Assignment: Copy the records below exactly, but leave out any picture they contain.

** Source information follows **

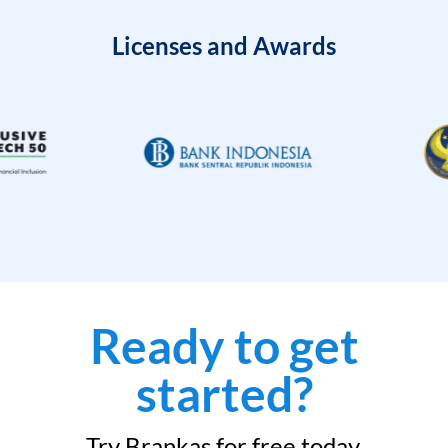
Licenses and Awards
Ready to get
started?
Try Brankas for free today.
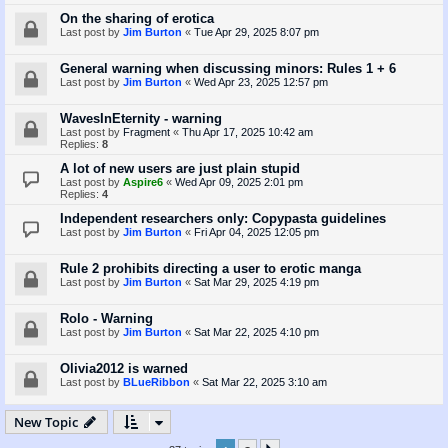
On the sharing of erotica
Last post by
Jim Burton
«
Tue Apr 29, 2025 8:07 pm
General warning when discussing minors: Rules 1 + 6
Last post by
Jim Burton
«
Wed Apr 23, 2025 12:57 pm
WavesInEternity - warning
Last post by
Fragment
«
Thu Apr 17, 2025 10:42 am
Replies:
8
A lot of new users are just plain stupid
Last post by
Aspire6
«
Wed Apr 09, 2025 2:01 pm
Replies:
4
Independent researchers only: Copypasta guidelines
Last post by
Jim Burton
«
Fri Apr 04, 2025 12:05 pm
Rule 2 prohibits directing a user to erotic manga
Last post by
Jim Burton
«
Sat Mar 29, 2025 4:19 pm
Rolo - Warning
Last post by
Jim Burton
«
Sat Mar 22, 2025 4:10 pm
Olivia2012 is warned
Last post by
BLueRibbon
«
Sat Mar 22, 2025 3:10 am
New Topic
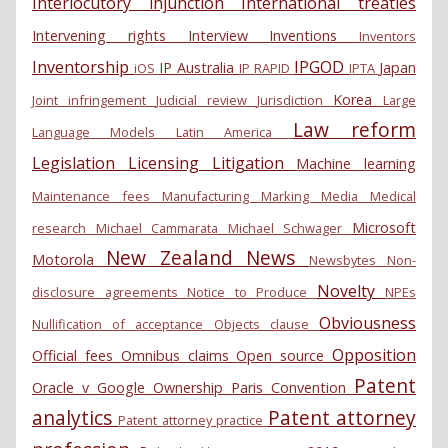
Interlocutory injunction
International treaties
Intervening rights
Interview
Inventions
Inventors
Inventorship
IPGOD
IP Australia
Japan
iOS
IP RAPID
IPTA
Korea
Joint infringement
Judicial review
Jurisdiction
Large
Law reform
Language Models
Latin America
Legislation
Licensing
Litigation
Machine learning
Maintenance fees
Manufacturing
Marking
Media
Medical
Microsoft
research
Michael Cammarata
Michael Schwager
New Zealand
News
Motorola
Newsbytes
Non-
Novelty
disclosure agreements
Notice to Produce
NPEs
Obviousness
Nullification of acceptance
Objects clause
Opposition
Official fees
Omnibus claims
Open source
Patent
Oracle v Google
Ownership
Paris Convention
analytics
Patent attorney
Patent attorney practice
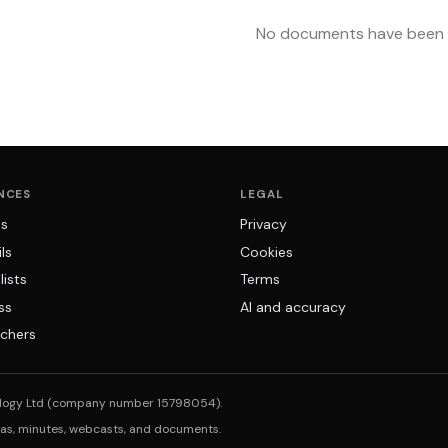
No documents have been u
NCES
LEGAL
ns
Privacy
ls
Cookies
lists
Terms
ss
AI and accuracy
chers
logy Ltd (company number 15798054).
das, minutes, webcasts, and documents.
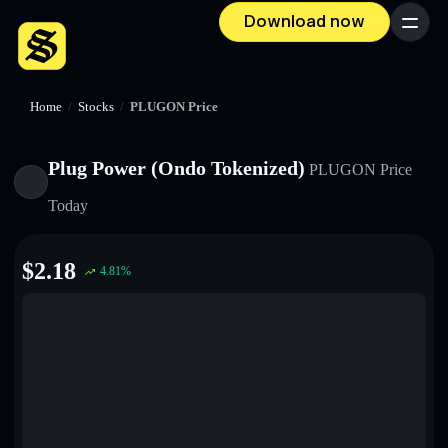
Download now
Menu
Home
/
Stocks
/
PLUGON Price
Plug Power (Ondo Tokenized)
PLUGON
Price
Today
$
2.18
4.81
%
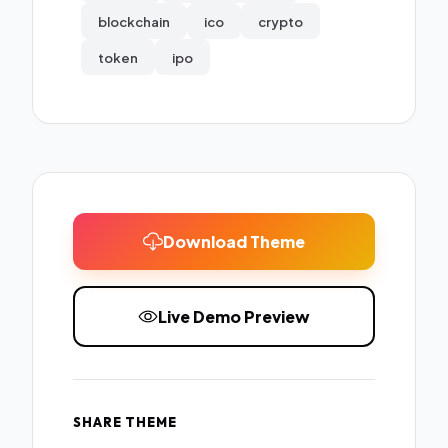
blockchain
ico
crypto
token
ipo
Download Theme
Live Demo Preview
SHARE THEME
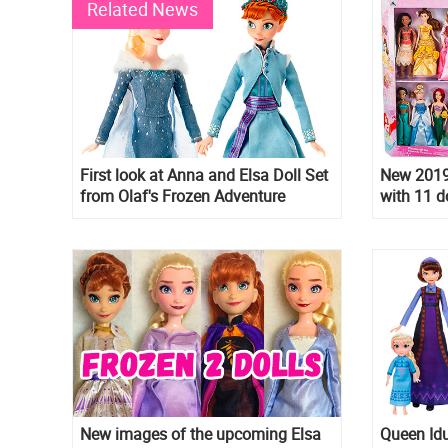
Related News
First look at Anna and Elsa Doll Set
New 2019 
from Olaf's Frozen Adventure
with 11 d
New images of the upcoming Elsa
Queen Idu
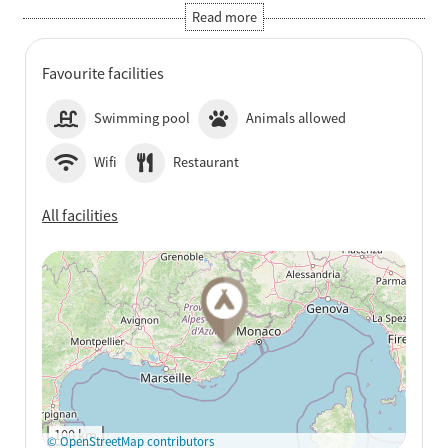
Favourite facilities
Swimming pool
Animals allowed
Wifi
Restaurant
All facilities
See on Google Maps
100 km
© OpenStreetMap contributors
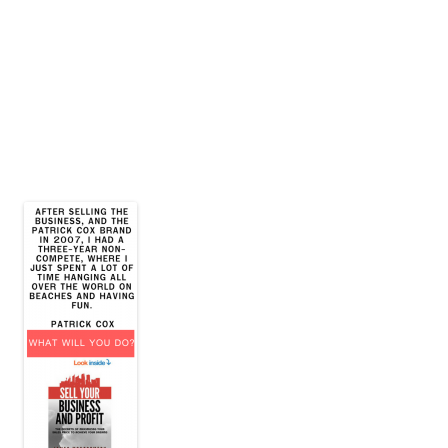
James E. Montgomery, Jr.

** End of Source information **

Finished task:
Licenses and Awards
Ready to get
started?
Try Brankas for free today.
On the sharing of erotica
Last post by
Jim Burton
«
Tue Apr 29, 2025 8:07 pm
General warning when discussing minors: Rules 1 + 6
Last post by
Jim Burton
«
Wed Apr 23, 2025 12:57 pm
WavesInEternity - warning
Last post by
Fragment
«
Thu Apr 17, 2025 10:42 am
Replies:
8
A lot of new users are just plain stupid
Last post by
Aspire6
«
Wed Apr 09, 2025 2:01 pm
Replies:
4
Independent researchers only: Copypasta guidelines
Last post by
Jim Burton
«
Fri Apr 04, 2025 12:05 pm
Rule 2 prohibits directing a user to erotic manga
Last post by
Jim Burton
«
Sat Mar 29, 2025 4:19 pm
Rolo - Warning
Last post by
Jim Burton
«
Sat Mar 22, 2025 4:10 pm
Olivia2012 is warned
Last post by
BLueRibbon
«
Sat Mar 22, 2025 3:10 am
New Topic
Interlocutory injunction
International treaties
Intervening rights
Interview
Inventions
Inventors
Inventorship
IPGOD
IP Australia
Japan
iOS
IP RAPID
IPTA
Korea
Joint infringement
Judicial review
Jurisdiction
Large
Law reform
Language Models
Latin America
Legislation
Licensing
Litigation
Machine learning
Maintenance fees
Manufacturing
Marking
Media
Medical
Microsoft
research
Michael Cammarata
Michael Schwager
New Zealand
News
Motorola
Newsbytes
Non-
Novelty
disclosure agreements
Notice to Produce
NPEs
Obviousness
Nullification of acceptance
Objects clause
Opposition
Official fees
Omnibus claims
Open source
Patent
Oracle v Google
Ownership
Paris Convention
analytics
Patent attorney
Patent attorney practice
No documents have been u
NCES
LEGAL
ns
Privacy
ls
Cookies
lists
Terms
ss
AI and accuracy
chers
logy Ltd (company number 15798054).
das, minutes, webcasts, and documents.
Download now
Menu
Home
/
Stocks
/
PLUGON Price
Plug Power (Ondo Tokenized)
PLUGON
Price
Today
$
2.18
4.81
%
blockchain
ico
crypto
token
ipo
Download Theme
Live Demo Preview
SHARE THEME
Related News
First look at Anna and Elsa Doll Set
New 2019 
from Olaf's Frozen Adventure
with 11 d
New images of the upcoming Elsa
Queen Idu
Favourite facilities
Swimming pool
Animals allowed
Wifi
Restaurant
All facilities
See on Google Maps
100 km
© OpenStreetMap contributors
James E. Montgomery, Jr.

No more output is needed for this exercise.